Ainsi, la jurisprudence visée, bien que relativement ancienne, était bien établie et posait clairement que l’indemnité d’occupation devait être fixée à la valeur locative. À y regarder de plus près, la Cour de cassation avait en réalité réaffirmé sa solution à plusieurs reprises (Civ. 3e, 3 oct. 2007, n° 06-17.766, Bull. civ. III, n° 160 ; Dalloz actualité, 5 oct. 2005, obs. Y. Rouquet ; D. 2007. 2602 image, obs. Y. Rouquet image ; ibid. 2008. 1645, obs. L. Rozès image ; AJDI 2008. 285 image, obs. M.-P. Dumont-Lefrand image ; 13 déc. 2018, n° 17-28.055, AJDI 2019. 534 image, obs. P. Haas image). Si l’on comprend qu’un arrêt inédit ne soit pas cité dans l’arrêt du 17 juin 2021, l’omission de l’arrêt du 3 octobre 2007 est relativement inexplicable et interroge quant aux choix effectués par la Cour de cassation lorsqu’elle décide de viser des arrêts dans ses décisions.
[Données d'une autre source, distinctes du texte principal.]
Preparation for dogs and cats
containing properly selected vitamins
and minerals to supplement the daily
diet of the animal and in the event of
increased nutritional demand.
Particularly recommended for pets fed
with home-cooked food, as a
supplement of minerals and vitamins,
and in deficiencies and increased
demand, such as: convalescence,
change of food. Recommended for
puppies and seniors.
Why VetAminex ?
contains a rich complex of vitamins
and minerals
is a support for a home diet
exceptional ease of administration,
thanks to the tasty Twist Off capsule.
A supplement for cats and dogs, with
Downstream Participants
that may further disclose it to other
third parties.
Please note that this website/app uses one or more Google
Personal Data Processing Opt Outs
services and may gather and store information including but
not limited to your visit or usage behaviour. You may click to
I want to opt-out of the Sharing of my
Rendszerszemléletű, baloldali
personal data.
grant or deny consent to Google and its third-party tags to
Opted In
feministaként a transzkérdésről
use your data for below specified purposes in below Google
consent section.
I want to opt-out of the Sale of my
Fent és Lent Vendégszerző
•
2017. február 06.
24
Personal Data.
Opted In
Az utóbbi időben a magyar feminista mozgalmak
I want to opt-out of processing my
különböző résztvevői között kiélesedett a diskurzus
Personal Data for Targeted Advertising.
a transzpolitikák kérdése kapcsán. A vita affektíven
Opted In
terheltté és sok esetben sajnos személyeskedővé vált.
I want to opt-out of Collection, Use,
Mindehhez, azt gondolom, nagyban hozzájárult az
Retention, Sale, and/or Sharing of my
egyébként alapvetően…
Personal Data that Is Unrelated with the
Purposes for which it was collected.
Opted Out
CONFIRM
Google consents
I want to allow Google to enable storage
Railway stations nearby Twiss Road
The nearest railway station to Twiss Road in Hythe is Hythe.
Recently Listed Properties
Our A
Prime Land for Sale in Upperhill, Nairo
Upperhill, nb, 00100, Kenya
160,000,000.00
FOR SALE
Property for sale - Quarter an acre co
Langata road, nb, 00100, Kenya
Outre le fait que cette décision était attendue puisqu’il s’agit d’un arrêt confirmatif, elle s’inscrit dans une interprétation relativement littérale de la loi puisque, bien que les conditions et clauses du contrat continuent à s’appliquer après l’expiration du bail, l’article L. 145-28 du code de commerce précise que, « toutefois, l’indemnité d’occupation est déterminée conformément aux dispositions des sections 6 et 7, compte tenu de tous éléments d’appréciation ». Or l’utilisation de l’adverbe « toutefois » semble indiquer une limite à la continuation des effets du bail initial et notamment empêche de considérer que le loyer doit continuer à être régi par le contrat de bail. Par ailleurs, le fait que l’article vise « tous éléments d’appréciation » fait référence à l’article L. 145-33, premier article de la section 6 visée à l’article L. 145-28, qui énumère les éléments à prendre en compte pour évaluer la valeur locative du bien. Autrement dit, l’article L. 145-28 apparaît bien indiquer à première vue que l’indemnité d’occupation n’est pas régie par les règles du loyer commercial tout en devant être évaluée en contemplation des mêmes éléments que pour la valeur locative des loyers renouvelés ou révisés.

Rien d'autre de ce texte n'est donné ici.